Set down a faithful copy of every record, and skip the pictures in it.

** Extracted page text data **
┌──
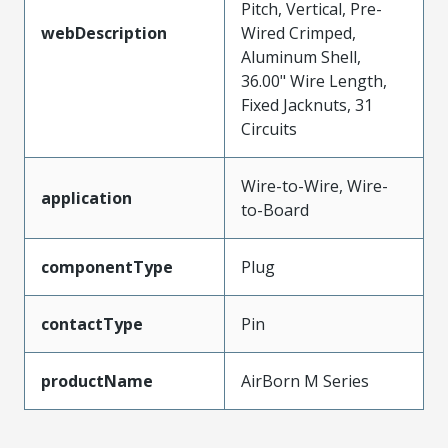
Pitch, Vertical, Pre-
webDescription
Wired Crimped,
Aluminum Shell,
36.00" Wire Length,
Fixed Jacknuts, 31
Circuits
Wire-to-Wire, Wire-
application
to-Board
componentType
Plug
contactType
Pin
productName
AirBorn M Series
└──
** Written answer **
Pitch, Vertical, Pre-
webDescription
Wired Crimped,
Aluminum Shell,
36.00" Wire Length,
Fixed Jacknuts, 31
Circuits
Wire-to-Wire, Wire-
application
to-Board
componentType
Plug
contactType
Pin
productName
AirBorn M Series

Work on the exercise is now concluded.